The thing about proctoring state tests is you have a lot of time to think. That's really all you can do for those 75 to 90 minutes, and it's so happened that I have had several epiphanies in the past week.

1. I am prejudiced. Yes, that's right. I have a real problem with rich people. I don't like them and I'm mad at them, irrationally, which I believe is the definition is prejudice. What brought this on? Why, Paris Hilton, of course. When she stood outside the courtroom and told the world that she was being treated unfairly, I almost came up out of my body; I mean my soul nearly flew to Los Angeles just to punch her in the face. And I said to myself, since no one else was nearby, "If that had been me, I'd have been in jail three months ago." I hope she DOES have to be imprisoned in a cell THE SIZE OF MY BEDROOM and be forced to eat generic bologna and wear clothing that has never been in style. Because: welcome to MY life, Paris Hilton.

2. Feminism is dying. As I watch the girls that I teach, each day it becomes clearer to me that they do not know or appreciate just how many sacrifices their fore-mothers have made so they can dress like tarts and have sex with fifteen different boys during their sophomore year. Every day I see girls compete with each other for the attention of some guy who is just not worth it. Who are the role models for our young women? I can think of two: Oprah and Condoleeza Rice. But girls today don't want to be like Oprah and Condi; they want to be Pussycat Dolls and Playmates. Susan B. Anthony must be so proud.

3. I have this one student, X, who absolutely cannot stand another student, R. When R walks into the room, X is immediately angry with him; he doesn't have to do anything except exist, and she gets mad. She tries her best not to act on it, which I appreciate, but her facial expressions easily translate into four-letter words. "I don't know what it is, Ms. Flower," she told me one day. "There are just some people that I'll never get along with, and R is one of them."
That hit close to home with me, because I have some students whose very existence angers me. It doesn't matter what they do, I am never going to like them. And I have been feeling very guilty about that, because I kind of feel like I should have genuine affection for all of my students.
But when X said that, I realized that, if I worked in any other environment, I would not be expected to like every single one of my colleagues. Even in social situations, chances are I am not going to be friends with 100% percent of the people in the room.
So, from that day, I have forgiven myself for not loving some of my students. This does not mean that I am rude to them, or that I ignore them, or that I tell them to shut up or that I hate them; it just means that I've accepted the fact that they are going to get on my nerves, and that it's okay to feel that way. It's been quite a weight off my shoulders.

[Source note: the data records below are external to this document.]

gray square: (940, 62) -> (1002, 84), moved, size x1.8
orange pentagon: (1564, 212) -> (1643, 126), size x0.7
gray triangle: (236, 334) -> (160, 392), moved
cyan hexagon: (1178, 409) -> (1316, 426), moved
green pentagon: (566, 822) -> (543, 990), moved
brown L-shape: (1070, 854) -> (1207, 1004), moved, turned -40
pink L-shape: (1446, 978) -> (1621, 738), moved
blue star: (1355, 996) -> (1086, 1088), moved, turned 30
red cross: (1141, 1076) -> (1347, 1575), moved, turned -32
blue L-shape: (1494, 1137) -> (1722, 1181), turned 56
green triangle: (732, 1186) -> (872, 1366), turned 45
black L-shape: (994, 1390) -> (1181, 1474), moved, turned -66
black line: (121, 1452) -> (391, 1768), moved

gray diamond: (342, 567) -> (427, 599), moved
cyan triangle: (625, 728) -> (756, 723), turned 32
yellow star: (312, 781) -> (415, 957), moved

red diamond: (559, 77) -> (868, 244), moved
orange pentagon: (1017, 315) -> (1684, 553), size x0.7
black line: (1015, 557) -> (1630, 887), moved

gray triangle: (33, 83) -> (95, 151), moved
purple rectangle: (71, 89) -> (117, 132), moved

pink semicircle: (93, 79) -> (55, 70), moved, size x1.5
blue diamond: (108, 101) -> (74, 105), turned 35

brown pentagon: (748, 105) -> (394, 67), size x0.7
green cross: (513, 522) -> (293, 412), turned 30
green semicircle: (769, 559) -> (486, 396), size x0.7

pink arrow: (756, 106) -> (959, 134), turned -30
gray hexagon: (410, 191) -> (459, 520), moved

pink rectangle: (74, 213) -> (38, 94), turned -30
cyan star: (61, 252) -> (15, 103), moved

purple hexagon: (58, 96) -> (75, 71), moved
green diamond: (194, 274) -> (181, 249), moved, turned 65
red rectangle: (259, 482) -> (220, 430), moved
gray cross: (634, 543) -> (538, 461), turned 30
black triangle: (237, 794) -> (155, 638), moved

4. I don't get paid enough. This is not new information. But the other day, someone on Teachers.net asked how single teachers manage to live on one salary. She'd recently gone through a divorce and discovered that, after paying her house note and bills, she had about $20 left.
I've been dealing with this issue myself, for many years now. I was recently looking for a summer job, and several of the classified ads I read were for entry level clerical positions, all of them paying as much or more than I make as a teacher with seven years experience. So what that means is, someone with no college education and no experience can start a job at age 18 and make my salary or higher.
Do you know who else gets paid more than I do? Reality television stars. These people--and I use that term loosely--sign up for a show and then spend four months in a drunken stupor making grand jackasses of themselves, while I am toiling away in a job that nets no respect, no attention, and most of all NO MONEY.
I am over here working my tail off to make a difference in JUST ONE PERSON'S life, and don't get me wrong: I love my job. But it would be nice if I could love my job and continue to work at it without having to go into debt just to meet my basic survival needs. I mean, obviously the government could never afford to pay teachers what they're actually worth, but then again, when sub-par "actors" are pulling down $20 million a picture, or "professional" athletes are signing four year contracts worth more than $100 million dollars, I'm thinking that there's enough money in circulation to help me at LEAST be able to buy name brand cereal on a regular basis.

So, anyway, those are the thoughts I've been thinking this week. Somehow, whenever I get to thinking for a long period of time, I always get mad. This is why I try to keep the thinking to a minimum around here.